Google
And the general approach is the same - you want to be at the top, but how you get there is quite different these days than it use to be. The Google Menagerie has trampled the search results multiple times, each time beating spam and less relevant results into the deeper recesses of the SERPs (Search Engine Results Page), or even completely out of the results as particularly spammy websites and pages got deindexed entirely.
(The Google Menagerie: Penguins and Pandas and Hummingbirds, Oh My!)
Today, if you want to be found on the first page of Google, you must be QRST
Quality - Spun content, duplicate content, content that doesn't pass a basic grammar check (I use Grammarly, personally) simply will no longer pass muster. The higher the quality, the more likely the content is to engage and captivate your potential customer/clients/web page visitors - you're making a great first impression, and that's always a good thing!
Relevant - This one is obvious, but if people are looking for advice on dating, or how to repair their 89 Dodge, they last thing they want to be looking at is pictures of your cat, Mr. Snugglemuffin, wearing cute hats. Relevancy is determined by a host of factors, including but not limited to the words you use on the page, description and alt tags on images, videos (especially YouTube videos) linked to on the page, and more. The more relevant, the better.
If you ever want to know just how relevant Google thinks your page is, here's a quick hack: get an Adwords account, and set up an add for your particular page, targeting the keywords you think you're relevant for. Feel free to bid low so that you don't receive any clicks, and within a few days your page will receive a quality score. More here.
Shareable - Certain niches just aren't shareable, and if you're trying to stake your claim in the...uh..."male enhancement" niche, let's say, then chances are people visiting your site aren't going to be actively sharing your information on social media - but in general, your content should be shareable. To be shareable, your content must be Relevant and Quality, and also helpful in some way. It must give them something that the reader or viewer didn't have before, and which they'll want to show other people that they just got. A trick, a hack, something helpful often times does the trick - you know, like how to determine your quality score... 😉
Trustworthy - Trust is crucially important, and it is also the hardest metric to gauge in many ways. Trust involves QR&S - If you have a Quality site with Quality content that's Relevant and Sharable, that's a good start. But Trust goes beyond that.

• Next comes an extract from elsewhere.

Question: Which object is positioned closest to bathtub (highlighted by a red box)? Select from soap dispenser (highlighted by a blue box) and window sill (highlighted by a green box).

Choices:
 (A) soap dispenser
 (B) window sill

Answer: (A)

Anyone can spend money to make a fancy site, and you can technically buy social signals. Trust comes from the number and quality of other websites that vouch for your authenticity. Yes, that means "backlinks." But not the way you think.
5 years ago and beyond, the only metric that mattered was backlinks, and people would "spam the heck out of them." Gone are those days.

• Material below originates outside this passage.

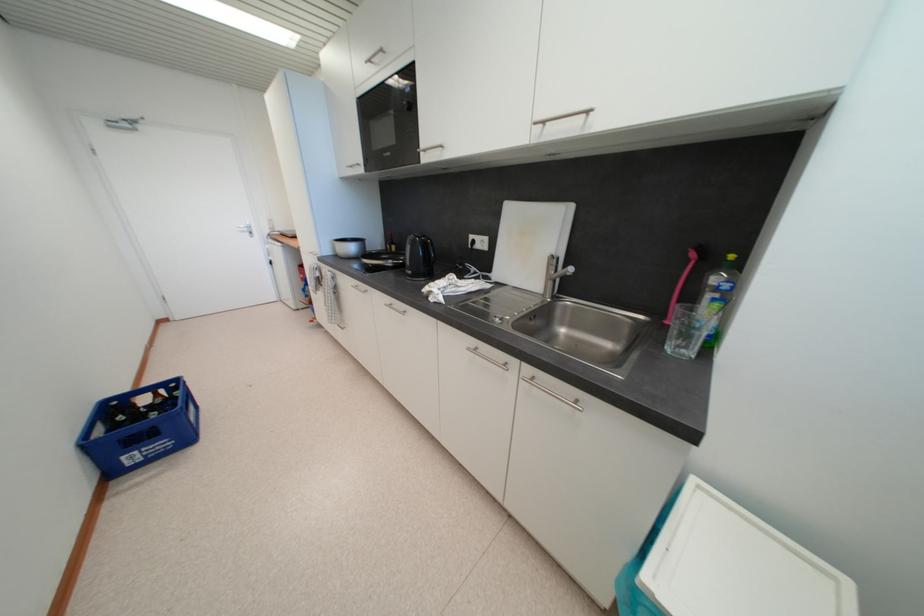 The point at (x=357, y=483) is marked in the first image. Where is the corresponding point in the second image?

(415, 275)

No, today your linking profile will look very different. It may involve a couple of "anchor" backlinks, the way malls used to have (and still do, where they still exist) "anchor" stores (think Sears, J. C. Penny, Dillards, etc). Anchor stores brought in a lot of shoppers, and then the smaller stores fed off of the overflow (like pilot fish around a few sharks). Without the anchor stores, the rest falls apart (and just imagine a shopping mall where the Anchor stores go out of business and you'll see how quickly such a balance falls apart.) Anchor backlinks, then, are powerful backlinks from trustworthy sources, known for having a series of checks and balances to prevent people from "spamming" or hijacking their general domain authority to promote their own agenda. Think news sites, ranging from your local news to sites like HuffingtonPost.com, CNN.com, and FoxNews.com. Also governmental sites (.gov) and educational sites (.edu) are generally regarded as trustworthy, since they are restricted TLD (top level domains, or the extension after the "dot", like .com which stands for "commercial site").
SEO Software companies like Moz and Majestic are seeking to incorporate their best guess at trust, with MozTrust and Trust Flow, respectively. Curious about your Trust levels, you can take a look at their rankings by inputting your own website or page into their program and seeing what they say - but remember that either one is only a best guess.
Get a few anchor backlinks to establish your trust, and share your content as broadly as you can, and you'll begin to affect your search engine positioning SEO-style. It can honestly take a lot fewer backlinks than you might think to achieve measurable SERP-movement if they're from credible enough sources.